Figure 4. Effect of thiol depletion on Sb^III mediated ROS generation in Sb-S and Sb-R strains

Log phase promastigotes (open bars,□) from Sb-S (S1 and S2) and Sb-R (R1, R2 and R3) strains following removal of thiols (filled bars,■) were exposed to Sb^III (300 μg/ml) for 3 h at 37°C. Cells were labelled with dichlorodihydrofluorescein diacetate (H₂DCFDA) and dichlorofluorescein (DCF) fluorescence analysed as described in Materials and Methods. Data were expressed as MFC ± SEM of at least three independent experiments in duplicates.

Figure 5. Effect of Sb^III on thiol levels in Sb-S and Sb-R strains

Log phase promastigotes from Sb-S (S1 and S2) and Sb-R (R1, R2 and R3) were exposed to Sb^III (300 μg/ml) at 37°C for 3 h; they were then harvested, labelled with Mercury Orange (MO) and fluorescence analysed as described in Materials and Methods. Data were expressed as mean ± SEM of % retention of MFC from baseline of at least three independent experiments in duplicates.

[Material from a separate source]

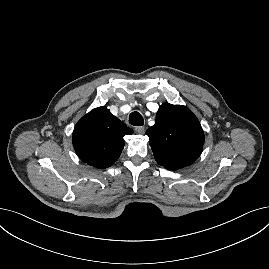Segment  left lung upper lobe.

Figure 6. Flow cytometric detection of ROS scavenging activity in Sb-S and Sb-R strains

Log phase promastigotes from Sb-S strains S1 (closed squares, -■-), S2 (open squares, -□-) and Sb-R strains R1 (inverted closed triangles, -▼-), R2 (upright open triangles, -Δ-) and R3 (open circles, -○-) were exposed to increasing concentration of H₂O₂ (0 - 1000 μM) at 37°C for 1 h, probed with dichlorodihydrofluorescein diacetate (H₂DCFDA) at 37°C for 45 for minutes and dichlorofluorescein (DCF) fluorescence was analysed as described in Materials and Methods. Data were expressed as MFC ± SEM of at least three independent experiments in duplicates.